Questions regarding the oral form of GS

Some companies produce GS in tablet form. Is this form safe / effective?

Yes, at least one company in China also produces the oral form GS-441524, which it claims will work just like injections. This is not surprising, since the modifications required to convert injectable drugs into an oral form are well known. All drugs for HIV / AIDS and hepatitis C were also transformed into an oral form. However, like many others, you may find it more difficult to give tablets to cats than to inject. They usually adapt to the injections over a short period of time, but if they don't agree with the pills, it still gets worse and worse. Therefore, if you go this route, do not invest much in it until you are sure that you will be able to give the tablets to your cat.

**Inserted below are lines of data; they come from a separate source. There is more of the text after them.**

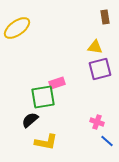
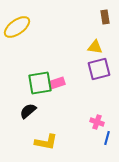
yellow ellipse: moved 1 px up
purple square: moved 1 px left
green square: moved 3 px left, 14 px up
black semicircle: moved 2 px left, 9 px up
blue line: moved 3 px up; rotated 64 degrees clockwise
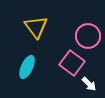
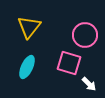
yellow triangle: moved 7 px left; rotated 15 degrees clockwise
pink circle: moved 3 px left, 1 px up
pink square: moved 3 px left; rotated 20 degrees counterclockwise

Companies that make the oral form recommend splitting the dose and giving it twice a day. Why?

I do not know anything more about the oral form of GS, so I cannot provide a reliable answer to this question. However, there must be a reason why this Chinese manufacturer tells people to give GS twice a day and not once a day. Maybe it's because putting it all at once is too much of a burden for the cat system. It does not make sense to think that the medicine is excreted from the blood more quickly when given orally, which is another possible reason why they want to split the dose. It is important to me that these people are pushing hard for the oral form of the medicine, but have not provided any preliminary information on the success or tolerability, nor have any clinical trials been conducted.

 Is there a risk of alternating injection and oral forms of GS?

It would probably not be appropriate to alternate these forms on a daily basis. But there is probably no problem with the transition from one form to another. The diluted drug in injection form usually contains 15-16.5 mg / ml and the dose for cats is 4 mg / kg, SC.